Step 6: Hardware || Relay Logic Connections
Now that the relay has been connected to the mains and the outlets.
It's time to connect the gpio header of the Pi to the inputs of channels 1-8 on the relay board
For the pinout flow, I will be using the physical header numbers of the Pi.
The pinout is as follows:
PI | Relay Board
Pin 11 <> CH 1
Pin 12 <> CH 2
Pin 13 <> CH 3
Pin 15 <> CH 4
Pin 16 <> CH 5
Pin 18 <> CH 6
Pin 22 <> CH 7
Pin 07 <> CH 8
Step 7: Software and Someware
This is where I will hand you off to the official sites to Raspberry Pi, for install instructions on Raspibian Jesse and Lightshowpi, for the install and configuration of the sequencer software.
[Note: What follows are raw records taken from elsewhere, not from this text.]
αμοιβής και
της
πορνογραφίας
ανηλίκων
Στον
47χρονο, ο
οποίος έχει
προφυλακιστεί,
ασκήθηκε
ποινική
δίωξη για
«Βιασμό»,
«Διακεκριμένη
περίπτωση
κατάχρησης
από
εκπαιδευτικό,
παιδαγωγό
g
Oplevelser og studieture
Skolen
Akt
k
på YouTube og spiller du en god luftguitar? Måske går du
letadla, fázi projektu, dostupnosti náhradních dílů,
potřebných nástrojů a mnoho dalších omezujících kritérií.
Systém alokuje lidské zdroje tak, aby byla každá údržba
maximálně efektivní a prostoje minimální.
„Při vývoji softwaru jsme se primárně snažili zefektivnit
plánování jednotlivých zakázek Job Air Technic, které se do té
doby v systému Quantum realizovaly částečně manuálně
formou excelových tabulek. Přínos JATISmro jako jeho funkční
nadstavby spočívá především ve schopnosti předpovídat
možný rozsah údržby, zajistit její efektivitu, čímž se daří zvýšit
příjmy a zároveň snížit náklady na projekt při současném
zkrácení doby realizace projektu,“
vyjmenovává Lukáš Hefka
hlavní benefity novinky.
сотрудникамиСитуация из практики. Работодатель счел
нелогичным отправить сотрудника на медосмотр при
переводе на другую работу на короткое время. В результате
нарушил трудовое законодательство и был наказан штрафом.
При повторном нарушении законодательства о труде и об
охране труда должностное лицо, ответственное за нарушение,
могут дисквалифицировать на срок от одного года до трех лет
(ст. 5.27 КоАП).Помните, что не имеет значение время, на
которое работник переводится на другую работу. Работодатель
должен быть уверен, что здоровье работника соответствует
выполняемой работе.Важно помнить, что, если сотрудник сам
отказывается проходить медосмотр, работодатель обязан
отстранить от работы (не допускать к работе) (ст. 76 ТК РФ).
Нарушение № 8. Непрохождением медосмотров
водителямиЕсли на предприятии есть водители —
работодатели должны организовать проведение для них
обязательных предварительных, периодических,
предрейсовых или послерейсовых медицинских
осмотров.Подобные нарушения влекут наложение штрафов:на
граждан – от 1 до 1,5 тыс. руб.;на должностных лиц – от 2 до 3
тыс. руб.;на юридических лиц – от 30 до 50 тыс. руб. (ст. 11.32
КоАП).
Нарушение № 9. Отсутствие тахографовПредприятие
If you do not have a functional install of Rasbian Jesse please visit:
If you do have a ready to go Pi, please visit my instructable on how to set up a Samba share
If you are starting from scratch, it would benefit you to come back and check out the Samba Share instructable. By doing this, you will be able to share your lightshowpi music folder on your network. That will enable you to save songs to your Pi over your network as if it were a local folder, this may come in handy for future projects as well.
To add a safe turn off switch, I followed this instructable from AndrewH7. Thank you, Andrew!
Safe turn off switch @AndrewH7
Here is the official Lightshowpi site, their walkthrough needs no paraphrase.
Control of the controller:
I use my Samsung Galaxy S7 Active and JuiceSSH to control the device for shows.
JuiceSSH is my big recommendation for mobile SSH.
I know this has been a long journey, however, it is a very rewarding one.